Medical student leaders have pledged to monitor attempts to alter student loan arrangements to ensure poorer students were not dissuaded from entering medicine.
Potential major changes to England’s student loan system could see higher tuition fees and changes in loan terms, while universities could take on some of the risk of the loans given to their own students.
Former universities and science minister David Willetts said the ideas were worthy of further exploration but the government has emphasised that this is not official Whitehall policy.
BMA medical students committee joint deputy chair Will Sapwell said: ‘We are watching these developments very closely and will feed into any future consultations.
‘We will, of course, seek to ensure that the outcome is as fair and equitable and possible. The MSC is committed to ensuring that no able student is dissuaded from pursuing a medical career because they feel they can’t afford to train.’
Mr Willetts told the TV programme Newsnight in July: ‘Why not give universities that wish it the opportunity of holding the loans belonging to their own graduates? So, suddenly, there is a direct connection between the university and the graduate.’
Transfer of debt
Currently, the Treasury loans students money for their tuition fees and living costs during their undergraduate courses and repayments only begin when students have graduated and are earning more than £21,000 per year.

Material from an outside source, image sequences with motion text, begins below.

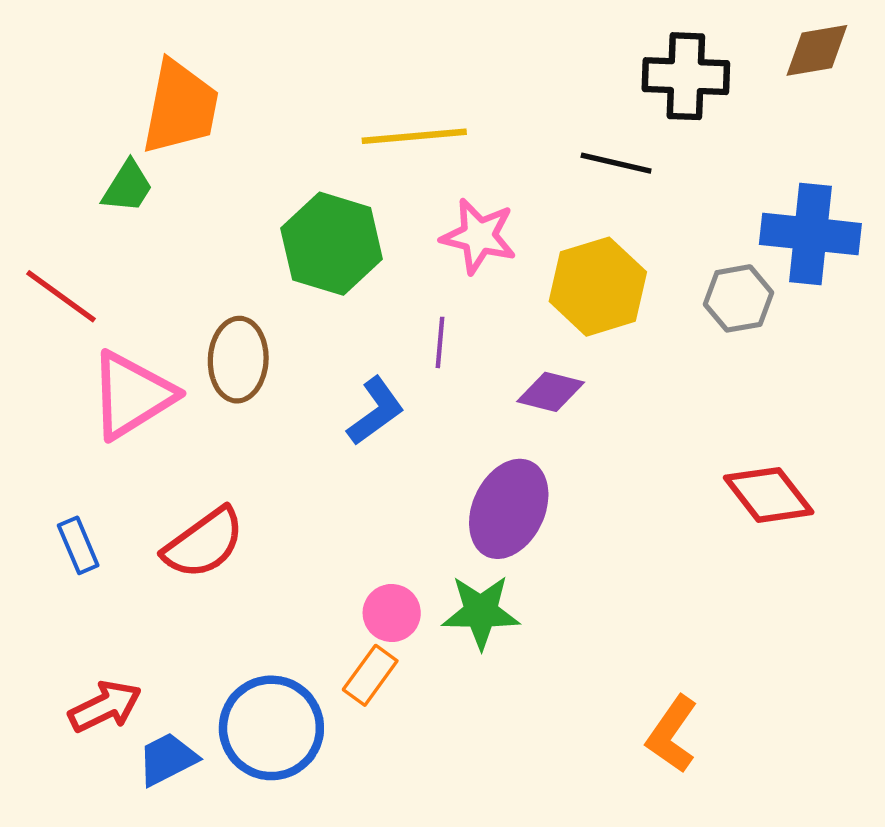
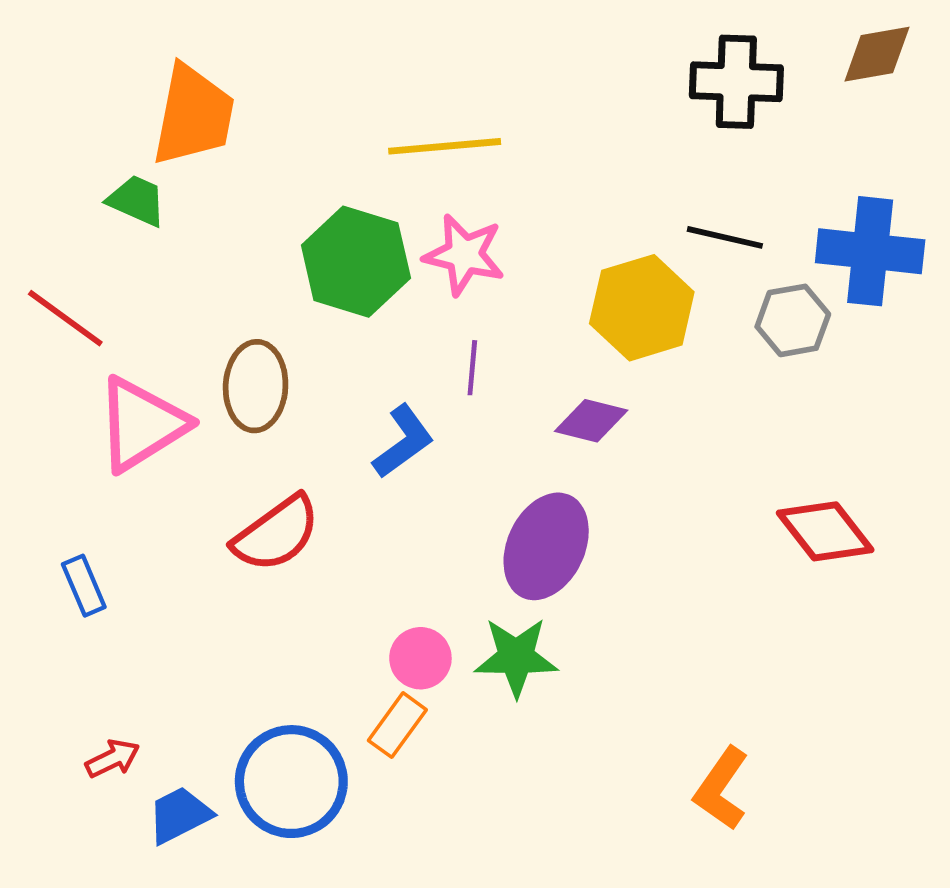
black line: (616, 163) -> (725, 237), moved
green trapezoid: (128, 187) -> (137, 201), turned -98
pink star: (479, 236) -> (464, 255), moved
red semicircle: (204, 543) -> (276, 534), moved
red arrow: (105, 706) -> (113, 759), size x0.7

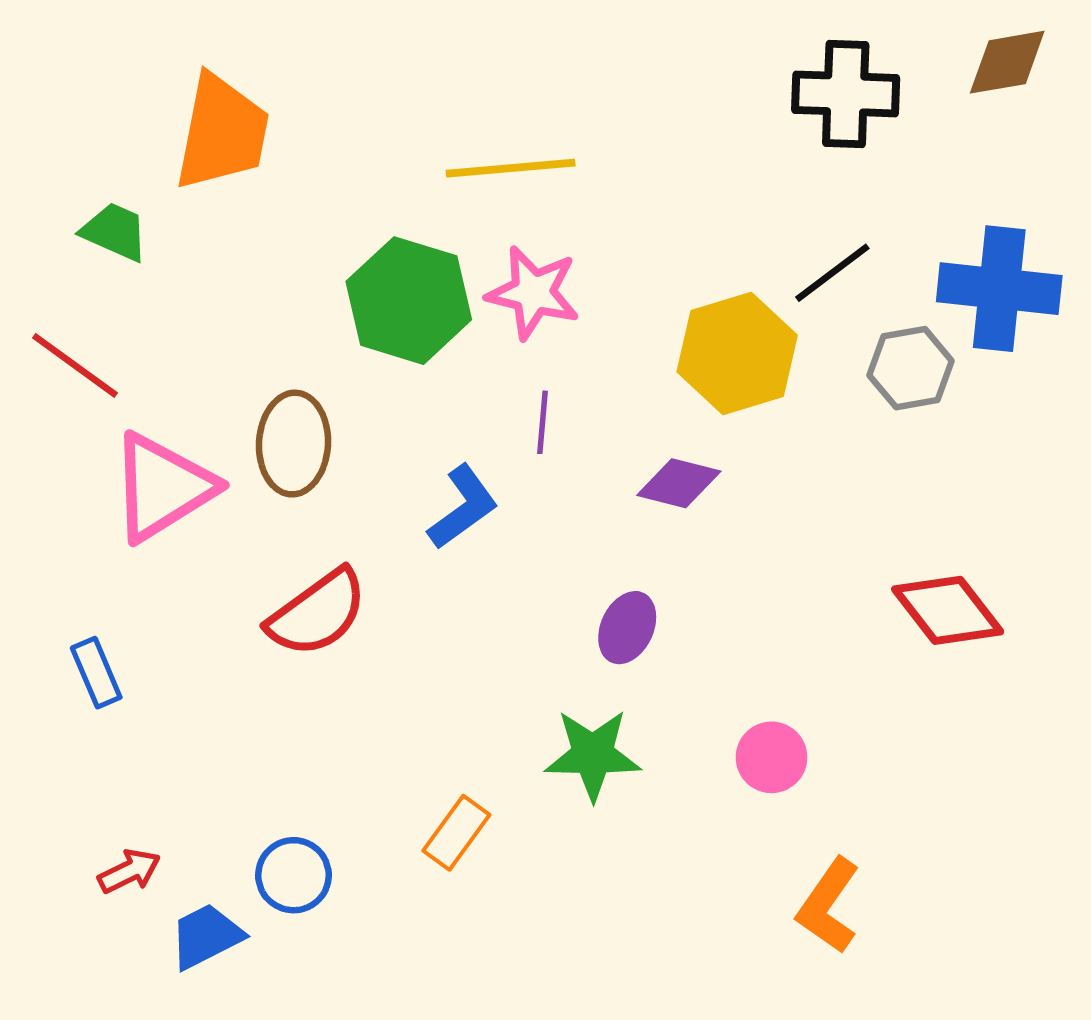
green trapezoid: (137, 201) -> (115, 232), moved
black line: (725, 237) -> (832, 273), turned -50
purple ellipse: (546, 546) -> (627, 628), size x0.6
pink circle: (420, 658) -> (771, 757), moved
blue circle: (291, 782) -> (293, 875), moved, size x0.6

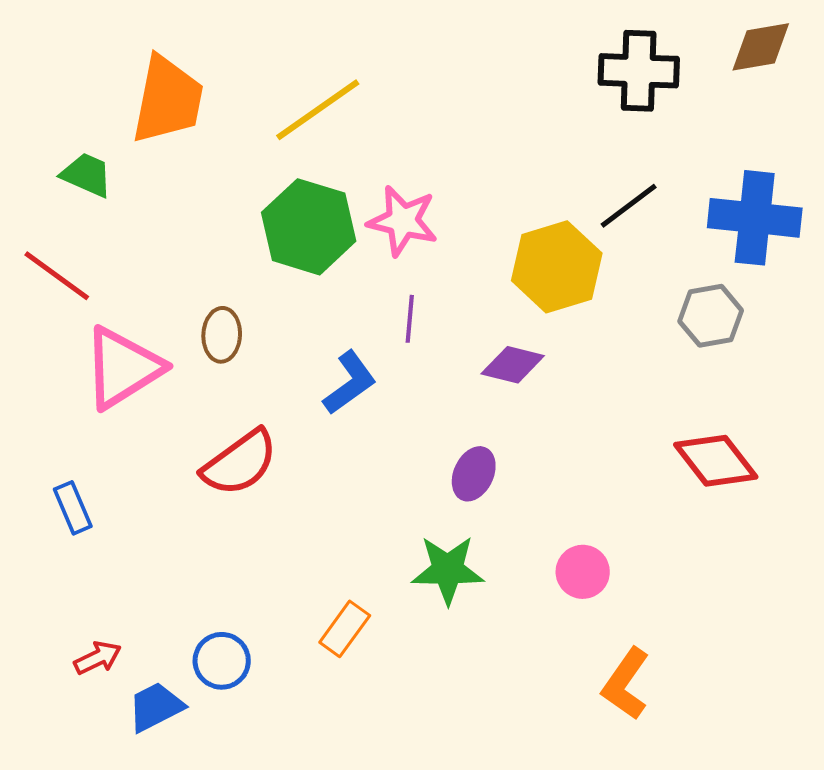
yellow line: (511, 168) -> (318, 110), moved, turned -30
gray hexagon: (911, 368) -> (711, 316), moved
brown ellipse: (293, 444) -> (222, 335), size x0.7

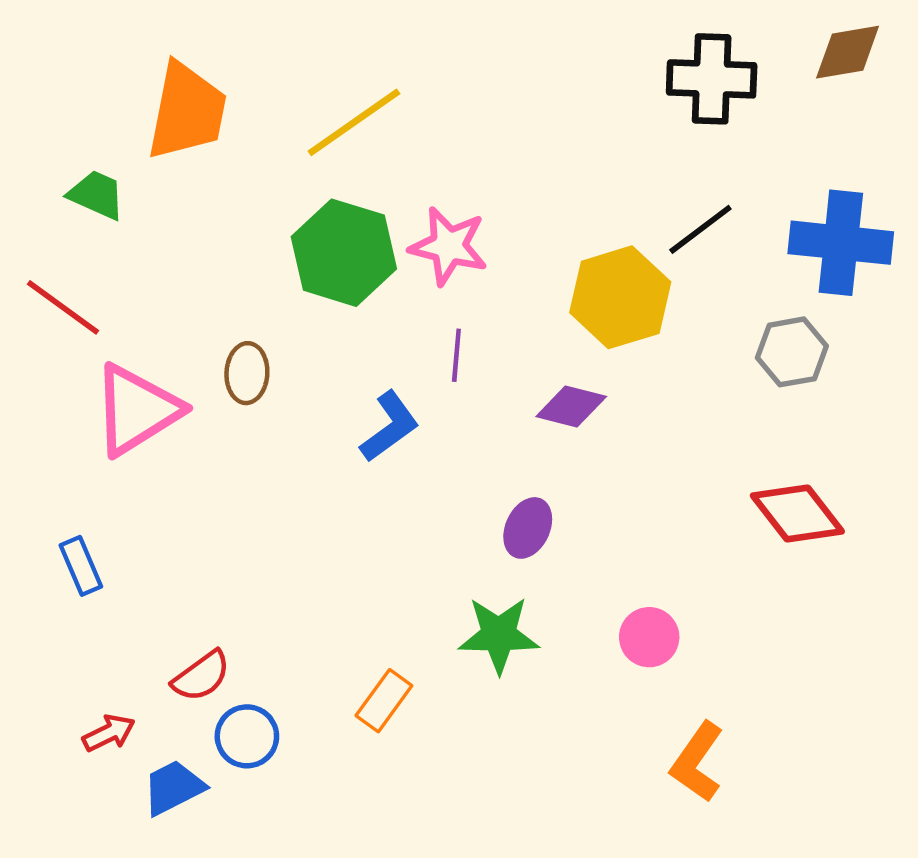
red semicircle: (240, 463) -> (201, 676), moved, size x0.7

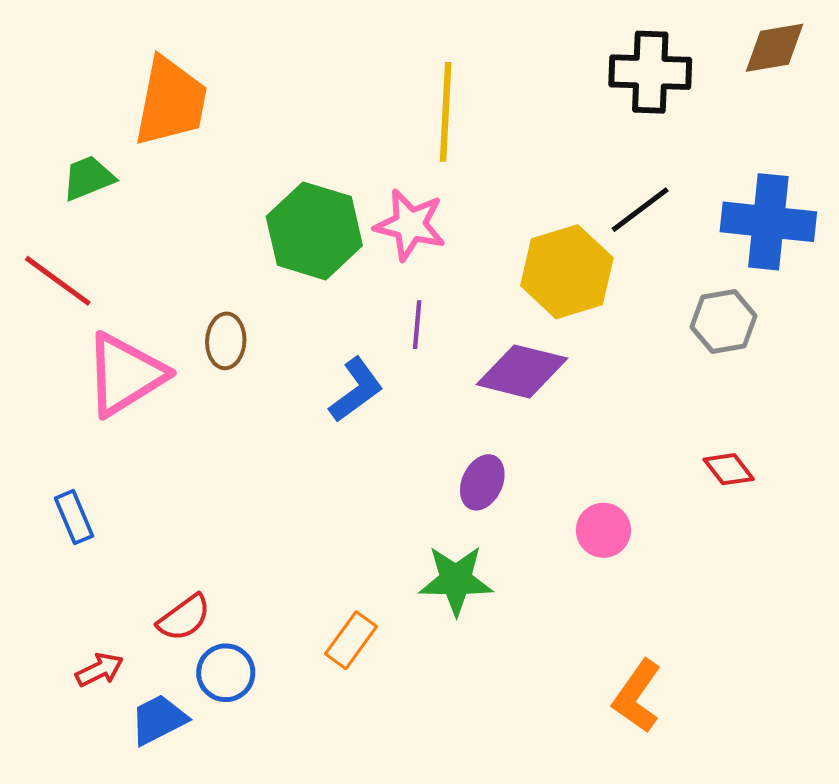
yellow line: (354, 122) -> (446, 112), moved, turned -52
green trapezoid: (96, 195) -> (88, 178), turned -46
purple diamond: (571, 407) -> (522, 371), size x1.4
red diamond: (797, 513) -> (729, 469), size x0.6
pink circle: (649, 637) -> (603, 530), moved

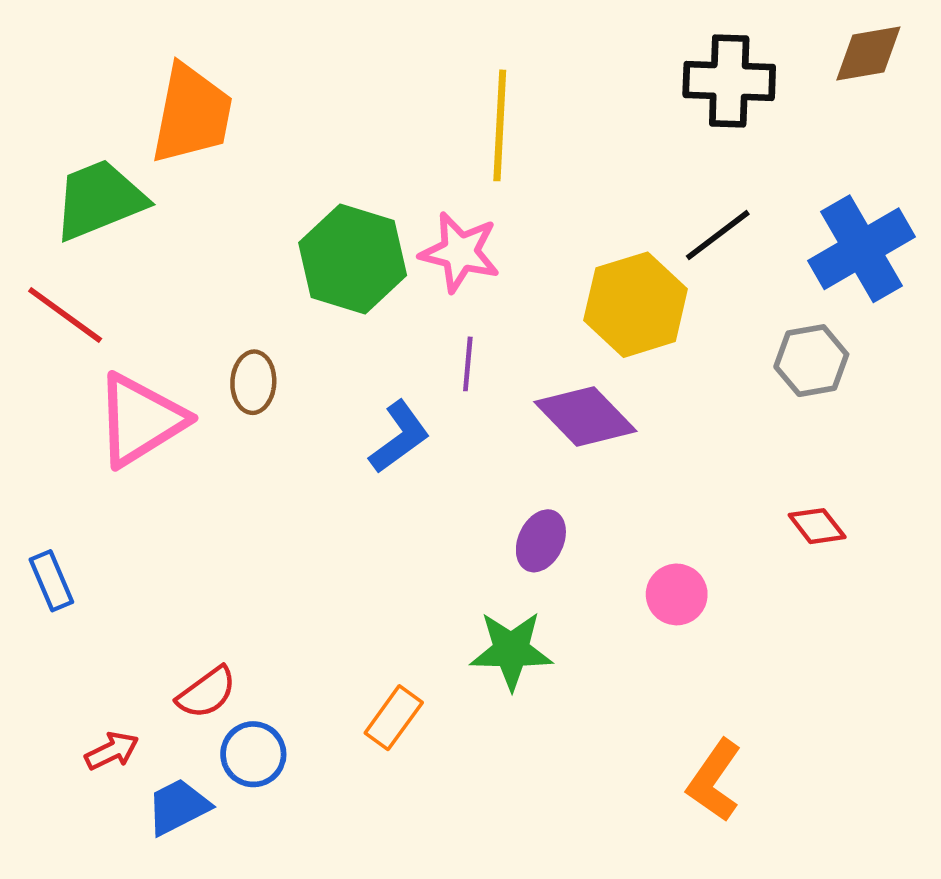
green trapezoid: (88, 178) -> (99, 200), size x1.6
blue cross: (768, 222) -> (862, 249), turned -36
purple diamond: (522, 371) -> (585, 416), turned 32
blue rectangle: (74, 517) -> (51, 581), moved

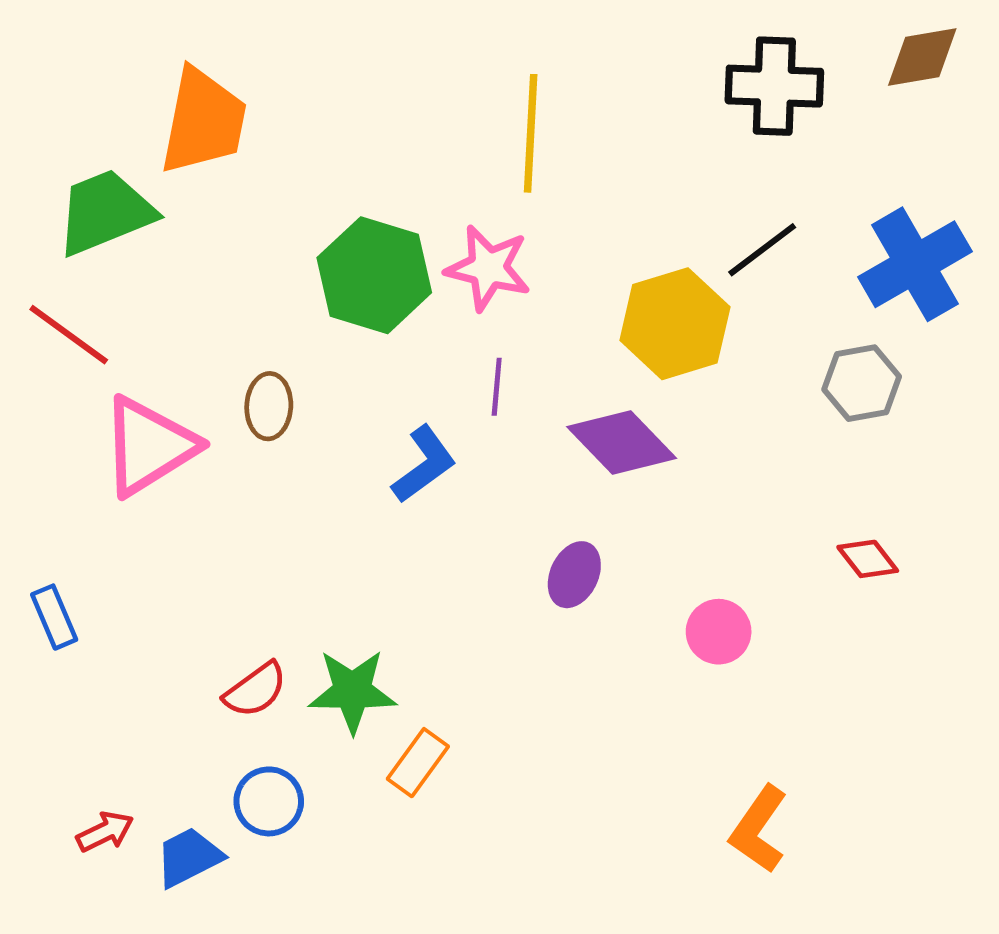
green star: (511, 650) -> (352, 691), moved
red semicircle: (207, 693) -> (255, 690), moved
red arrow: (112, 751) -> (105, 832), moved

If, in future, universities were able to buy the debt, those institutions whose students repaid more of their debts would stand to profit.
However, there are fears that the Treasury might then allow universities to charge more tuition fees if they were sharing some of the risk.
A Department for Business, Innovation and Skills spokesperson said: ‘The department regularly conducts research in order to explore the viability of policy suggestions and these play an important role in informing ministers and shaping policy.
‘David Willetts commissioned this research when he was the universities and science minister and it does not represent government policy.’